Along the banks of the Wangapeka River in Tasman, a new hop variety named after the grower’s love of beer and music is being commercially released after more than a decade of research and development.
The Bioeconomy Science Institute and thecountry’s biggest hop grower, Clayton Hops, have spent the last five years getting the new variety, NZ Rhapzody, ready for commercial use.
Glen Clayton runs Clayton Hops with his two brothers.
He said they planted around 120 plants in a trial block several years ago, as part of a joint initiative called the Clayton Innovation Project.
The Rhapzody variety has been trialled by brewers in China, Canada and Australia and was getting good reviews.
“We’ve put the whole different array of beer styles from lagers to pilsners through to big IPAs, and it has been through a rigorous set of testing there, and it has really come up trumps, it has picked out really well, and in our view has outperformed some of the other NZ grown hops,” he said.

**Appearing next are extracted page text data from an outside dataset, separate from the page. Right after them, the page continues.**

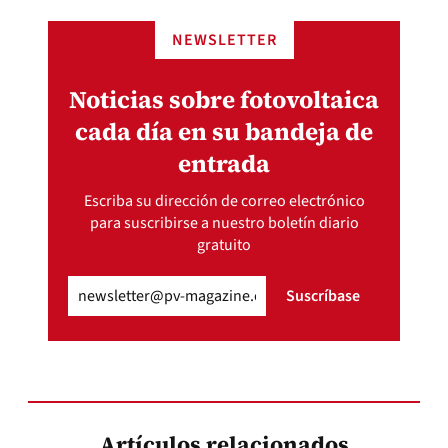
NEWSLETTER
Noticias sobre fotovoltaica
cada día en su bandeja de
entrada
Escriba su dirección de correo electrónico
para suscribirse a nuestro boletín diario
gratuito
Email
(Obligatorio)
Suscríbase
Artículos relacionados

“Brewers are saying that it really brings something quite different than what they are used to in a NZ hop, but still that massive tropical mango, pineapple, even stonefruit and pink grapefruit.”
Clayton said the new variety had a good yield and was late to harvest, and they had since planted more Rhapzody across each of their four farms.

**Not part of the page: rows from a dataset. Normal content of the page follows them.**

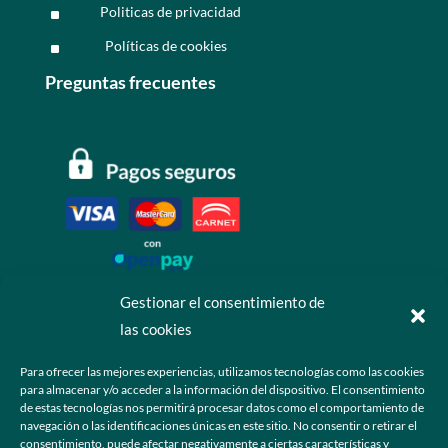
Politicas de privacidad
^
Políticas de cookies
^
Preguntas frecuentes
Gestionar el consentimiento de
las cookies
Contáctanos
Para ofrecer las mejores experiencias, utilizamos tecnologías como las cookies
para almacenar y/o acceder a la información del dispositivo. El consentimiento
+52 55 6173 7725 (Ventas)

de estas tecnologías nos permitirá procesar datos como el comportamiento de
navegación o las identificaciones únicas en este sitio. No consentir o retirar el
hola@grupo-omk.com

consentimiento, puede afectar negativamente a ciertas características y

“Agronomically, it means we can leave these until late, and we can harvest all our other varieties beforehand, which is really important when you have a big piece of infrastructure that does the processing, so it’s really important to have hops that fit outside existing harvest windows.”
The name Rhapzody was coined by Brian Clayton and came from the team’s shared love of music and beer.

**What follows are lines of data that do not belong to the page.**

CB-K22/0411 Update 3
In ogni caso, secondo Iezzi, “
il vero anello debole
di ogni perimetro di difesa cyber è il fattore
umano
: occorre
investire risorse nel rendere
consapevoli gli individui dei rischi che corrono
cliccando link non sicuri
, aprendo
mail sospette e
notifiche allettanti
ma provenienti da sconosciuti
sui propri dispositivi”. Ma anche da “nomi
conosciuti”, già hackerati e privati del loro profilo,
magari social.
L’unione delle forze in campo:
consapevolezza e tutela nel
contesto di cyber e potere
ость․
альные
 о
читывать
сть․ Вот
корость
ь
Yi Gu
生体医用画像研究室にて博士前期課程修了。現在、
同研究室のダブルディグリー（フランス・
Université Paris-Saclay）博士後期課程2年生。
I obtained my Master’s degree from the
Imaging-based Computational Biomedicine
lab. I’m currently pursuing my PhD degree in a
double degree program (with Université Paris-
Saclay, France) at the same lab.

“We expect to get meaningful volume into the market over the next couple of years, and current demand suggests there’s appetite and room for that.”
Bioeconomy Science Institute hop breeder Kerry Templeton, who worked from the Motueka research centre, said the new variety was first created in 2014 and had shown promise from around 2019.
Glen Clayton of Clayton Hops. Photo / RNZ, Samantha Gee
“We have a little pilot brewery and do small two or three-litre batches, and every time it’s been through the brewery, it produced stunning beer.
“It really takes five or six years to even get to the point where you go, oh that hop has got some potential, then once you have that, you get it out into a grower trial, and you have another five years getting real data in the location where it is going to be grown.”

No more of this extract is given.